The WLLR's recommendation for implementing diversity and inclusion training for Home Office staff has not been met, the progress update finds.

Wendy Williams states: "What is clear is that the department could and should have made more progress. The lengthy delays led some teams to devise their own local training programmes. While this demonstrates great initiative on the part of the teams concerned, it lacks the consistency and structure which would have allowed the department to benchmark its activity, measure attendance levels and assess its overall effectiveness. This makes it difficult to gauge whether the actions taken will lead to any wider cultural and systemic change. At the time of my assessment, there was no evidence that any such change had taken place. I therefore conclude that this recommendation is not met."

The WLLR also called for Home Office staff to have improved historical understanding of immigration legislation, but Williams finds this has only been partially met.

The progress update states: "The department has developed training covering the history of the UK's immigration and nationality system from 1960 to 2020. […] As of February 2022, the training had been delivered to over 2,000 people in certain areas of the department. […] Overall, I commend the work of the officials designing a comprehensive training package and the progress so far on rolling this out to immigration officials. However, plans for further roll-out, monitoring and evaluation are not well defined. I have seen no evidence of an attempt to assess how much of the knowledge individuals are applying and remembering in practice following the sessions, so it is not possible to comment on whether it is contributing to cultural and systemic change."

Williams added that there was minimal evidence of the Home Office carrying out historical research when considering new legislation.

While Williams does not comment on the contents of the Government's New Plan for Immigration (and subsequent Nationality and Borders Bill), she says the Plan's equality impact assessments do demonstrate a marked improvement over those published before the WLLR.

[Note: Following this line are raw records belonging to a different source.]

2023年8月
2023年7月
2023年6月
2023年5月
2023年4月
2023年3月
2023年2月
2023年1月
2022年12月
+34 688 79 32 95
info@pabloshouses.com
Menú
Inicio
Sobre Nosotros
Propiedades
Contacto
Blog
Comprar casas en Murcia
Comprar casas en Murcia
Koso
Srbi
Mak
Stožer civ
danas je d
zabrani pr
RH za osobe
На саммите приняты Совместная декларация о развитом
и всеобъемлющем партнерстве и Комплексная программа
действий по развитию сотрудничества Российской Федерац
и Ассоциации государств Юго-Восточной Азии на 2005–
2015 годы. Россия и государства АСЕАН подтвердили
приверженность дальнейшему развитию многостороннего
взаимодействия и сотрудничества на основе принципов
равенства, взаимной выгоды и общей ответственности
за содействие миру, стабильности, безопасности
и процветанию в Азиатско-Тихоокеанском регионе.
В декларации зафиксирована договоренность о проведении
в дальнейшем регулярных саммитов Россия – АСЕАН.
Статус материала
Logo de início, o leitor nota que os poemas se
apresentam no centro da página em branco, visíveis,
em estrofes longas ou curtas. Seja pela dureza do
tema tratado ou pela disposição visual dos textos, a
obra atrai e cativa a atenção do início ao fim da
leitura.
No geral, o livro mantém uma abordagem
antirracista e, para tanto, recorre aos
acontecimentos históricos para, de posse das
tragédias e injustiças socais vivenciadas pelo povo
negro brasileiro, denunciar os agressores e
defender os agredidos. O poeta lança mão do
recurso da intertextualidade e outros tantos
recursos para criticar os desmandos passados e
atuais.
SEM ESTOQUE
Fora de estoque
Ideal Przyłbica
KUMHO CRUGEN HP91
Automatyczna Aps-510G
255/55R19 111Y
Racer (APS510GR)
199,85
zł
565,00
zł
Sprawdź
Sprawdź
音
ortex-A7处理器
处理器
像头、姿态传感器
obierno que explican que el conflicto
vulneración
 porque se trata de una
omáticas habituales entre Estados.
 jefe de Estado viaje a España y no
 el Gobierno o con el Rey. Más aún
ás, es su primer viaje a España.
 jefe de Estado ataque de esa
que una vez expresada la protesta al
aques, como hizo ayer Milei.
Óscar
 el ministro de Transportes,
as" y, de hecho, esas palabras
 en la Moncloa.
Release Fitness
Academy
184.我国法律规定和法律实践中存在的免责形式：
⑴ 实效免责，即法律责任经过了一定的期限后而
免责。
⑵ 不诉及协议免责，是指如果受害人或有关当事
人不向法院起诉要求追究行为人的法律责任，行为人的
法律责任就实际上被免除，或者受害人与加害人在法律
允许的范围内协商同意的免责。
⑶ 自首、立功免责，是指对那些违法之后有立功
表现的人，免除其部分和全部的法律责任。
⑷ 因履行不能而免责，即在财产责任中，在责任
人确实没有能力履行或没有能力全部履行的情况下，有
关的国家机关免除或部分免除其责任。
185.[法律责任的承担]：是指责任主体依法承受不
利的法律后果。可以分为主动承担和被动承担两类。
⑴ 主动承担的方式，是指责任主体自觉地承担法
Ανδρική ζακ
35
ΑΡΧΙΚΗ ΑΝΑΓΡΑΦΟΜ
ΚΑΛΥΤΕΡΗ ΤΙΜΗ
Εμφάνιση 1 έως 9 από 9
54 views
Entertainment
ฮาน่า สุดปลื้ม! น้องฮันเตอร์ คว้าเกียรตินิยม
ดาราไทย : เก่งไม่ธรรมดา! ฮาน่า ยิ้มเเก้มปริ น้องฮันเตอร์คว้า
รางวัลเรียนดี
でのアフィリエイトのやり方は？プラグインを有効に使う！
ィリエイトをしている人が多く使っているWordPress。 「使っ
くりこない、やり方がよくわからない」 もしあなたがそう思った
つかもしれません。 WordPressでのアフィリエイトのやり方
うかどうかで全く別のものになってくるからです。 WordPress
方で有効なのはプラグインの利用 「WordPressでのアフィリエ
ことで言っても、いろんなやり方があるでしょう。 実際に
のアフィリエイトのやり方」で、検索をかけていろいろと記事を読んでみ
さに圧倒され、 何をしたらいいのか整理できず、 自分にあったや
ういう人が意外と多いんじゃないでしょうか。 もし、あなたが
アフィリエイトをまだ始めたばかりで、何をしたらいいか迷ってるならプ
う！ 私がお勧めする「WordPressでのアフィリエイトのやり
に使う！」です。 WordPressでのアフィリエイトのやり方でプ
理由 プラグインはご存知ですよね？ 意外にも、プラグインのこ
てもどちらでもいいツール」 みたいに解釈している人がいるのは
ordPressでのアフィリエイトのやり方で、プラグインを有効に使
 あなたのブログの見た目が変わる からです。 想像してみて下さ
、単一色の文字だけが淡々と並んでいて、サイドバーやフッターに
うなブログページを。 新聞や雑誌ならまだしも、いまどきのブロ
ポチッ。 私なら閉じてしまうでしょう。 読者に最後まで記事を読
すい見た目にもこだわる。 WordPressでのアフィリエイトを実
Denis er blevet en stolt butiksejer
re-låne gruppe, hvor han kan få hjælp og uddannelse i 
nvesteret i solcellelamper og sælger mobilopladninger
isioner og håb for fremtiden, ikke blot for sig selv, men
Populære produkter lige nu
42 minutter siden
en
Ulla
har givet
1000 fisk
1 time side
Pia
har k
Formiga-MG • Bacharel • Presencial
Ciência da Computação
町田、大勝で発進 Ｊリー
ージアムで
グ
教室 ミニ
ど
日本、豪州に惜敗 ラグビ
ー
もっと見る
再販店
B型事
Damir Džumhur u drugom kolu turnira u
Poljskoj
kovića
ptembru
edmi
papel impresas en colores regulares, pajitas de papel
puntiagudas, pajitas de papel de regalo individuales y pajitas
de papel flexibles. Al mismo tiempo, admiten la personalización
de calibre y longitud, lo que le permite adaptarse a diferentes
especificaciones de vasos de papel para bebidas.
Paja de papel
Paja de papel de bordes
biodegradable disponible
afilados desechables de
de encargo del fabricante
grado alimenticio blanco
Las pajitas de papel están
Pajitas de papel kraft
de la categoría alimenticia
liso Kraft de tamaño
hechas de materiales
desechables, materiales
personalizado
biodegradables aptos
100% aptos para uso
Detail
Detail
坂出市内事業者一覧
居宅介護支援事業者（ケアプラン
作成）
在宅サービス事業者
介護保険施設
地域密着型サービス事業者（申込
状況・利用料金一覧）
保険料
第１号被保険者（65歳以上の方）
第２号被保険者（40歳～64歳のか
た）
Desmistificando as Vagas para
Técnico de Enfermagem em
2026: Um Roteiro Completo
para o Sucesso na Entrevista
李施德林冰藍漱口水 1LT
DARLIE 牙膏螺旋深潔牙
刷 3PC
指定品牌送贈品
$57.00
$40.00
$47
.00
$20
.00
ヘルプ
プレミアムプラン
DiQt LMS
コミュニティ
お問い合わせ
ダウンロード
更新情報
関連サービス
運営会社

"This suggests that the department is taking more significant steps to assess the impact of its policies and legislation than was previously the case," Williams said.

ITV News had further quotes from Williams made after the publication of the progress update. According to ITV News, Williams said she was disappointed by the Home Office's progress.

Williams was quoted as saying: "In some areas, the department has shown ambition and a commitment to taking forward my recommendations. But in others I have been disappointed by the lack of tangible progress or drive to achieve the cultural changes required within a reasonable period to make them sustainable. Much more progress is required in policy-making and casework, which will be seen as the major indicators of improvement.

"The department is at a tipping point and the next stage will be crucial in determining whether it has the capacity and capability to make good on its ambitions 'to build a Home Office fit for the future, one that serves every corner of society…[with] a long-term focus on wholesale and lasting cultural change."

Williams also warned that the Home Office runs the risk of another Windrush-style incident occurring, Sky News reported.

Praxis, a charity for migrants and refugees, said in a statement that it was not surprised by many of Williams' negative findings.

Josephine Whitaker-Yilmaz, Policy and Public Affairs Manager at Praxis, said: "We are disappointed, but not surprised, by the picture that emerges from Wendy Williams' review of the Home Office's glacial progress in implementing many of her recommendations, which is lacking in senior leadership and focused more on processes than outcomes. We recognise the picture painted by the review of a Department that is failing to embed a more compassionate approach to working with the communities it is meant to serve. We know all too well from our day to day advice work that the Home Office routinely fails to see our clients as human beings first and foremost. Inconsistency remains one of the defining characteristics of Home Office decision making."